Bulgarian Corruption - Cancer in EU’s Body
By Peter Popham
Bulgaria’s experience reveals the lie in the European Union's claim to have a transformative, purifying effect on the politics of new member states
At about 7.30am on 20 February, a youthful figure with auburn hair to his shoulders presented himself before the Mayor’s office in the city of Varna, Bulgaria, with a banner and a gas canister. Plamen Goranov, 36, had been a leading activist in protests against political corruption that have galvanised the EU’s poorest member state this year. That morning, he sat down in front of the office on a white sheet, shouted out his demand that Mayor Kiril Yordanov resign, poured paraffin over himself and set it alight. Eleven days later, he died.
Two days after that, Mr Yordanov did as Mr Goranov had demanded. And soon after that, Prime Minister Boiko Borisov, whom the protesters also accused of flagrant corruption, went the same way, which is why Bulgaria is going to the polls on Sunday, months ahead of schedule.
Plamen Goranov, in other words, and the four other Bulgarian activists who killed themselves in the same way in February and March, achieved what years of tortuous and expensive scrutiny by the European Union prior to Bulgaria’s admission failed to: they threw a harsh light on the rotten state of Bulgarian politics, and forced it to change.
Bulgaria and Romania went through the motions of renouncing communism after the fall of the Berlin Wall, but the reforms were cosmetic, and most of the party nomenklatura managed to cling on. Nothing substantive has changed since then, and today this entrenched and rotten elite dominate parliament and the economy, just like in the bad old days; they intimidate the media and are believed to be in league with organised crime.
All this constitutes a serious problem for the EU, a cancer in the union’s body politic that is bound to grow more serious with the passage of time. One of the EU’s strongest propaganda points is that when it expands it has a transformative effect on a new member state, not only electrifying its economy but also purifying its politics and imposing modern values on its society.

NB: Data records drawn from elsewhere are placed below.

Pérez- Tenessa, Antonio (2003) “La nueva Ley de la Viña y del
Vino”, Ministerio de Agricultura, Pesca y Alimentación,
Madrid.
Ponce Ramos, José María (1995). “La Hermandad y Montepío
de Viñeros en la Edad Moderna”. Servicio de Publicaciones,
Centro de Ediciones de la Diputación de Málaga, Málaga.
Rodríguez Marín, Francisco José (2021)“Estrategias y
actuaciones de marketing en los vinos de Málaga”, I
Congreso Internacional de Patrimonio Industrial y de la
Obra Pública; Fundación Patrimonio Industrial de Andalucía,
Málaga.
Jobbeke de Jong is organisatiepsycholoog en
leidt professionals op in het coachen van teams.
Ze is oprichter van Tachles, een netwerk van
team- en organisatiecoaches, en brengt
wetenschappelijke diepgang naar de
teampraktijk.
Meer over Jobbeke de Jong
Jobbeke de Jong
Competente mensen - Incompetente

Bulgaria’s experience proves the claim to be threadbare. British Eurosceptics blame the union for poking its nose into our affairs, but when such interference is actually meaningful – when an applicant state is at the door, cap in hand, and Brussels really has some leverage – it has, in the case of Bulgaria and Romania, signally failed to jump-start radical reform.
Mr Goranov’s comrades link his name with Jan Palach, the Czech hero of 1969 who burned himself to death after the invasion by Soviet tanks, and Mohamed Bouazizi, the Tunisian street vendor whose self-immolation sparked the Arab Spring. In the same breath, they should also recall Thupten Ngodup, an exile in Delhi and the first Tibetan to die this way, back in 1998, anticipating by more than a decade the 100 and more Tibetans who have chosen the same end. But Ngodup’s death was no more efficacious against the Chinese behemoth than was Palach’s against the Soviets.

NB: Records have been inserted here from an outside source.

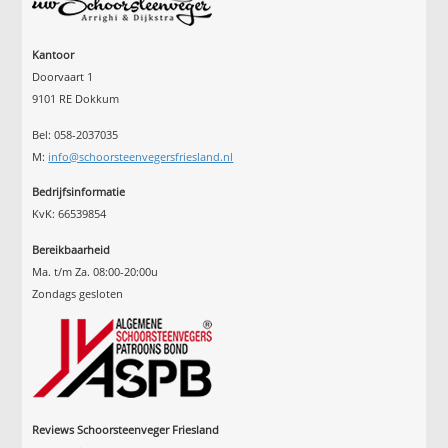
Kantoor
Doorvaart 1
9101 RE Dokkum
Bel: 058-2037035
M:
info@schoorsteenvegersfriesland.nl
Bedrijfsinformatie
KvK: 66539854
Bereikbaarheid
Ma. t/m Za. 08:00-20:00u
Zondags gesloten
Reviews Schoorsteenveger Friesland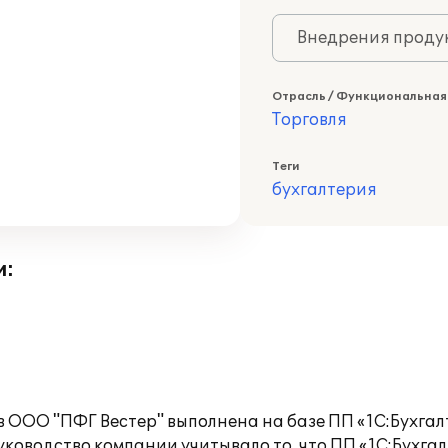
Внедрения продук
Отрасль / Функциональная
Торговля
Теги
бухгалтерия
и:
в ООО "ПФГ Вестер" выполнена на базе ПП «1С:Бухгал
оводство компании учитывало то, что ПП «1С:Бухгал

Serious hunger strikes, such as the ones at the Maze prison in Northern Ireland in 1981 and the ones in progress in Guantanamo Bay, are self-immolations in slow motion, the slowness dictated either by a desire to leave options open or by lack of access to paraffin and matches. But every determined hunger strike, like every self-immolation, is a garish sign of political failure: in civilised countries, no confrontation should ever come to such a pass.